Over the nearly 16 years the FCPA Blog has been published, we’ve learned a lot (and made many mistakes) about how to publish online. Here are the exact tools we use every day to run the FCPA Blog, and how you can use them in your workflow.
Our three top priorities for each tool (and the system as a whole) are, in order: Security, efficiency, and usability. We aren’t sponsored by any of them.
WordPress. The FCPA Blog has run on the WordPress framework for the past four years. WordPress is great and powers most of the internet. It’s user friendly and easy to manage. For hosting, we use WPEngine. We’re big fans of the folks at WPEngine and they’ve helped us a few times when we’ve had serious issues. If you’re familiar with WordPress, the tool suite at WPEngine will blow you away. We don’t use WordPress for FCPA Blog 1-2-1, we built that platform in-house.
Alfred. It’s a little hard to describe what Alfred does, because it does so much. It turns your keyboard into a toolkit to decimate your to-do list. We run on Apple, and Alfred replaces Spotlight when it comes to search. It takes a little getting used to, but once you master it, it’ll save you hours. Our most used Alfred feature is its clipboard and snippet history with format-free pasting. With this feature, you can copy, for example, 20 different things, pull up your clipboard history, and paste them wherever you want. This is a research power tool for collecting URLs, sources, excerpts, and citations.
Dashlane.
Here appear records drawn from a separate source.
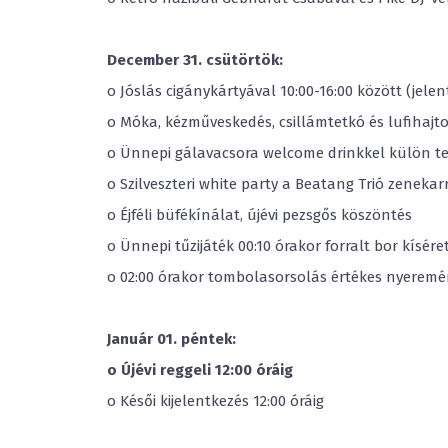
December 31. csütörtök:
o Jóslás cigánykártyával 10:00-16:00 között (jele
o Móka, kézműveskedés, csillámtetkó és lufihajto
o Ünnepi gálavacsora welcome drinkkel külön 
o Szilveszteri white party a Beatang Trió zenekar
o Éjféli büfékínálat, újévi pezsgős köszöntés
o Ünnepi tűzijáték 00:10 órakor forralt bor kísére
o 02:00 órakor tombolasorsolás értékes nyerem
Január 01. péntek:
o Újévi reggeli 12:00 óráig
o Késői kijelentkezés 12:00 óráig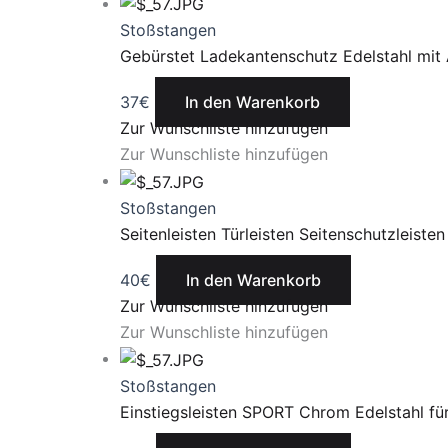
Stoßstangen
Gebürstet Ladekantenschutz Edelstahl mit
37
€
In den Warenkorb
Zur Wunschliste hinzufügen
Zur Wunschliste hinzufügen
Stoßstangen
Seitenleisten Türleisten Seitenschutzleiste
40
€
In den Warenkorb
Zur Wunschliste hinzufügen
Zur Wunschliste hinzufügen
Stoßstangen
Einstiegsleisten SPORT Chrom Edelstahl f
Password management may be the best thing you can do for operational security. With Dashlane, we set a unique, super-secure password for every login. It also handles 2FA codes. For example, one of my passwords is OIKdu&rOW0a0yt!Yn?FLBsZDdm, but I won’t tell you which site it’s for.
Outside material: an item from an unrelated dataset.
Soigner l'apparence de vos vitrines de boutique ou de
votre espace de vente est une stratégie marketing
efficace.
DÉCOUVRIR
Slack. We’ve been using Slack since 2014. It’s not perfect, but it’s fast. For a team of our size, it’s easy to send files and GIFs back and forth to keep us up to date with the latest work issues. . . and maybe a little TMZ news.
Dropbox. We use Dropbox like our company cloud servers. We store next to nothing on our local devices. With this setup, we always know we’re backed up, synced, and accessible from anywhere. If a phone or computer goes kaput on a trip, we can access everything we need from any of our devices.
remove.bg. This is a handy tool to remove the background from any image. We use remove.bg on almost all author photos, including this one. You can see the before and after above.
Grammarly. Grammarly will catch the typos even the most eagle-eyed editor might miss. It also has a style guide feature that will check text against a predefined set of rules (like US vs. U.S.). It’s now the central repository for the FCPA Blog style guide.
Cloudflare. On top of the excellent security of WPEngine, we supplement our cloud delivery and security with Cloudflare. We run all of our sites through Cloudflare and love the minutia it provides for site optimization. It helps us shave off precious milliseconds of load time while offering best-in-class security. During the past seven days, Cloudflare has stopped 574 security compromising events for us. Of course, we’ll keep the exact details of our full security setup secret.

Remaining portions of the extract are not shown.